But even that type of farming should not be dismissed out of hand, Kite-Powell says. It is true that farmed salmon require several times their weight in animal feed over their lifetime. On paper, that makes farming salmon wasteful. If one thinks of fish as energy-storage vehicles, every transfer of energy from a plant to the fish that eats it, or from that fish to a bigger predator, entails some loss. It would be more energy efficient to go straight to the source.
But if we are going to eat salmon, the farmed variety may be on aggregate less energy intensive. As Kite-Powell points out, “The alternative to farming it is to catch the wild salmon, and wild salmon consume a lot more animal meat proportionately.”
We may find ways to grow food from the oceans “less destructive than many of the practices we employ on land,” he suggests. Some have even proposed giant floating cage systems that would drift with the currents.
Granted, the most ecologically friendly approach would be to eat only shellfish and vegetarian fish. But that would require certain adjustments in the American diet.
The notion of farming the sea takes some getting used to. The National Academies committee that Manahan and Kite-Powell served on studied, among other things, a conflict between an oyster farm, visitors and residents in a wilderness area in Northern California’s Marin County. The committe’s final report exonerated the oyster farm from charges it harmed the environment, but acknowledged the aesthetic issues raised by ocean farming.
Similar conflicts might occur among residents of Malibu if sea pens were proposed for the waters off their beachfront homes.
Manahan is not unsympathetic.
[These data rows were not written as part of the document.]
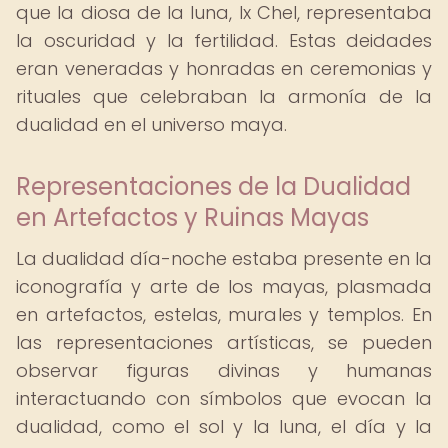
que la diosa de la luna, Ix Chel, representaba
la oscuridad y la fertilidad. Estas deidades
eran veneradas y honradas en ceremonias y
rituales que celebraban la armonía de la
dualidad en el universo maya.
Representaciones de la Dualidad
en Artefactos y Ruinas Mayas
La dualidad día-noche estaba presente en la
iconografía y arte de los mayas, plasmada
en artefactos, estelas, murales y templos. En
las representaciones artísticas, se pueden
observar figuras divinas y humanas
interactuando con símbolos que evocan la
dualidad, como el sol y la luna, el día y la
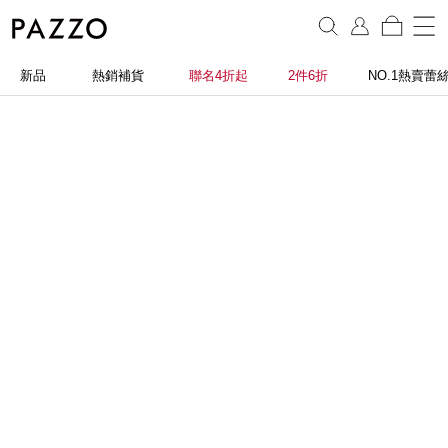
新品
熱銷補貨
聯名4折起
2件6折
NO.1熱賣蕾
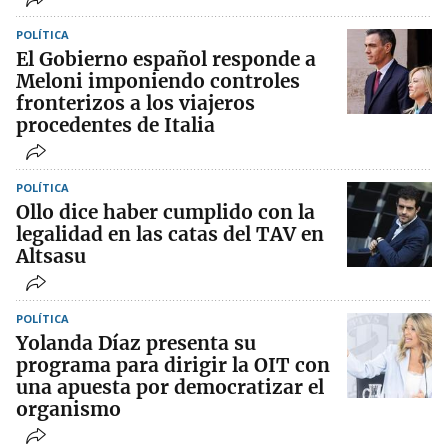
POLÍTICA
El Gobierno español responde a
Meloni imponiendo controles
fronterizos a los viajeros
procedentes de Italia
POLÍTICA
Ollo dice haber cumplido con la
legalidad en las catas del TAV en
Altsasu
POLÍTICA
Yolanda Díaz presenta su
programa para dirigir la OIT con
una apuesta por democratizar el
organismo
The crashing waves of the sea were the soundtrack to his childhood in Dublin, Ireland, where his family lived in a fort built on a rocky point during Napoleonic times, a lookout against French invasion. The world was less crowded then, the seas more bountiful. Everything has changed, but at least the ocean outside his ancestral home seems the same.
How would it feel to look out of the stone casement and discover a domesticated bay? How would a nation whose poets rhapsodized about the ocean, but which lost millions to a potato famine, react to large-scale farming of the coastline? How would this nation?
But, Manahan says, “We can’t just sit here and do nothing. What’s going on now is an infinitesimal drop in the ocean of what will happen if there’s a climate shift. You think the cost of food is expensive now? Wait until rainfall patterns in the Midwest change.”
Manahan, who became director of the USC Wrigley Institute in 2008, plans to focus to a large degree on “food, energy and water.”
“And don’t think they’re not linked,” he warns.
He believes the generation growing up today will hear politicians talk about food the way they now talk about oil. “We need to grow our own” may replace slogans about drilling for oil, he says. “Because when it comes to aquatic foods, we have no policy.”
Manahan recalls a quote by Arthur C. Clarke, the great science-fiction writer, who wondered why we call this Planet Earth. The better name would be Planet Ocean, since seawater makes up 99 percent of the biosphere.
Someday, our descendants will wonder how we got by on 1 percent.